Sorry, the truth hurts sometimes.............................

 

05/06/12 12:28 PM

Theeverliving posted:
God can be defined as a synonym for reality and it's a mistake to believe older definitions of God weren't defined out of observations of reality originally and are in need of better interpretation. Aristotle wouldn't disagree that spirituality and the physical world are indifferent and anyone that would use logic fallacies should consider how they're editing the context of the same person responsible for logical fallacies and maybe consider that Aristotle made them up one day and named the original 13 logical fallacies whatever he wanted and did what he perceived as science with them because they were new in his day, invented, and that had nothing to do with prior knowledge or influence or thought aside from the thought process of Aristotle himself to create something he's always been credited as a creator of. His learned thought process was probably dualism, so I assume he had a broad sense of indifference he had to prove. Then around 2,200 years later he is replicated as a subjective guideline that most atheists accept as logical. Him as an authority is subjective, it's subjective to read into the authority.
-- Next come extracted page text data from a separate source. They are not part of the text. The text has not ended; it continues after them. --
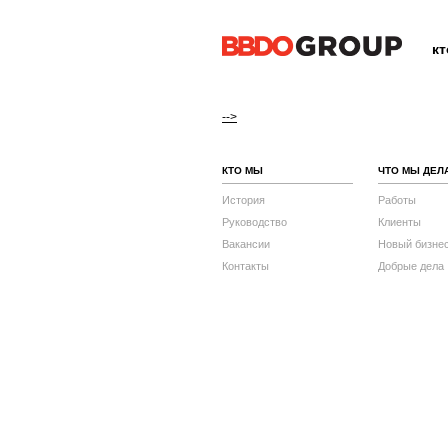
к
-->
КТО МЫ
ЧТО МЫ ДЕЛ
История
Работы
Руководство
Клиенты
Вакансии
Новый бизне
Контакты
Добрые дела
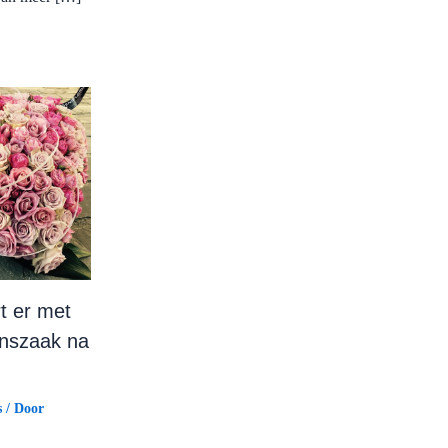
t er met
nszaak na
s
/ Door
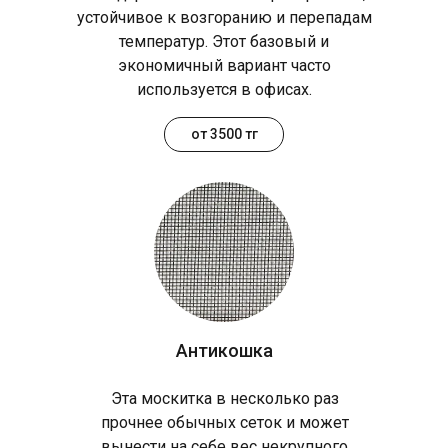
устойчивое к возгоранию и перепадам
температур. Этот базовый и
экономичный вариант часто
используется в офисах.
от 3500 тг
Антикошка
Эта москитка в несколько раз
прочнее обычных сеток и может
вынести на себе вес некрупного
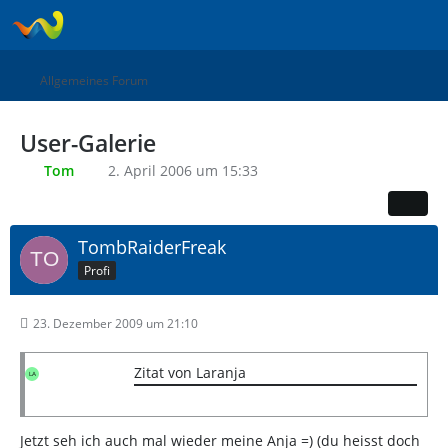
Allgemeines Forum
User-Galerie
Tom
2. April 2006 um 15:33
TombRaiderFreak
Profi
23. Dezember 2009 um 21:10
Zitat von Laranja
Jetzt seh ich auch mal wieder meine Anja =) (du heisst doch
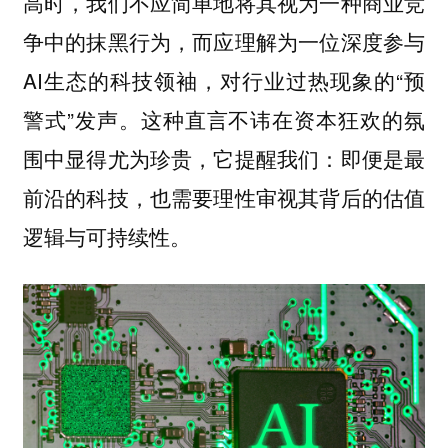
高时，我们不应简单地将其视为一种商业竞
争中的抹黑行为，而应理解为一位深度参与
AI生态的科技领袖，对行业过热现象的“预
警式”发声。这种直言不讳在资本狂欢的氛
围中显得尤为珍贵，它提醒我们：即便是最
前沿的科技，也需要理性审视其背后的估值
逻辑与可持续性。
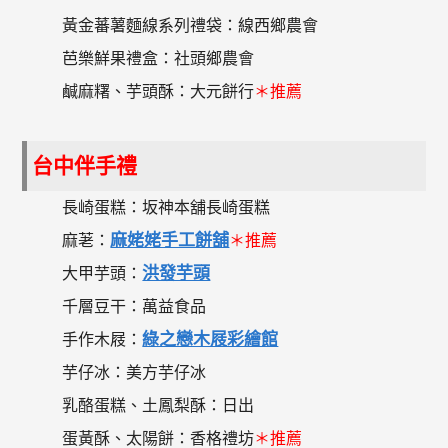
黃金蕃薯麵線系列禮袋：線西鄉農會
芭樂鮮果禮盒：社頭鄉農會
鹹麻糬、芋頭酥：大元餅行
＊推薦
台中伴手禮
長崎蛋糕：坂神本舖長崎蛋糕
麻姥姥手工餅舖
麻荖：
＊推薦
洪發芋頭
大甲芋頭：
千層豆干：萬益食品
綠之戀木屐彩繪館
手作木屐：
芋仔冰：美方芋仔冰
乳酪蛋糕、土鳳梨酥：日出
蛋黃酥、太陽餅：香格禮坊
＊推薦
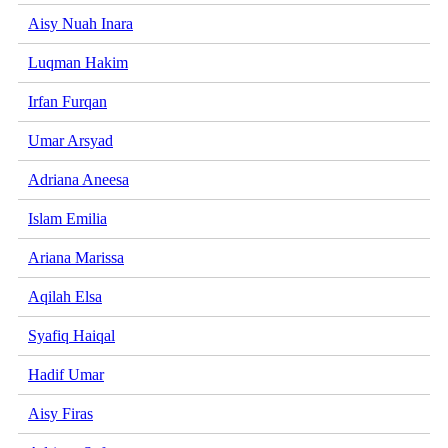
Aisy Nuah Inara
Luqman Hakim
Irfan Furqan
Umar Arsyad
Adriana Aneesa
Islam Emilia
Ariana Marissa
Aqilah Elsa
Syafiq Haiqal
Hadif Umar
Aisy Firas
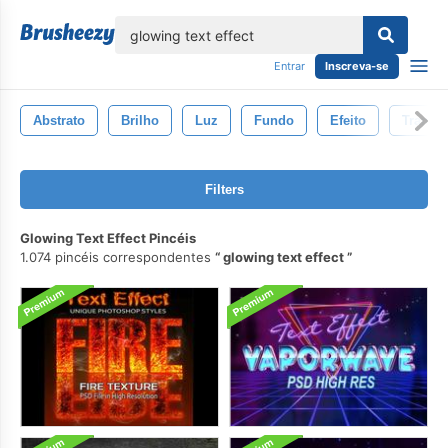
echar
Entrar
Inscreva-se
Abstrato
Brilho
Luz
Fundo
Efeito
Transp
Filters
Glowing Text Effect Pincéis
1.074 pincéis correspondentes
glowing text effect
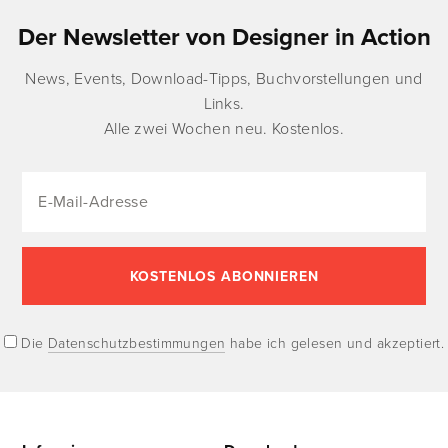
Der Newsletter von Designer in Action
News, Events, Download-Tipps, Buchvorstellungen und
Links.
Alle zwei Wochen neu. Kostenlos.
Die
Datenschutzbestimmungen
habe ich gelesen und akzeptiert.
It is now a watered down observation of what's logical, and people claiming to be logical are usually in denial of being subjective when interpreting it. He was supposedly original and known as an inventor of philosophy before he was taken as a physics authority. It matters because atheists try to replace God with logical reasons for disbelieving, and physics being the main science, but logic can be disbelieved because it comes from a subjective place and that's normally how god is dismissed. God is made subjective as a topic, not indifferent with what science is which is observation and everything has a point of view. Atheists believe in logic they're taught, or they're not out actually trying to prove they're Atheos people which is not just "without god practice" (a-the-ism), but being certain that they're "without god" as a position and those are different and likely the god nihilists that don't know it yet. Atheists will more than likely use the agnostic argument though because they will still at least ask for proof whether they're really that interested in defining god or not, but they're usually offended when someone would say God could technically be a synonym of reality.

God is a supreme, penultimate being. "Reality" is the state of being real. Clearly, they are not synonymous.

Furthermore, logic is not subjective. The solution to 2+2 does not vary by observer.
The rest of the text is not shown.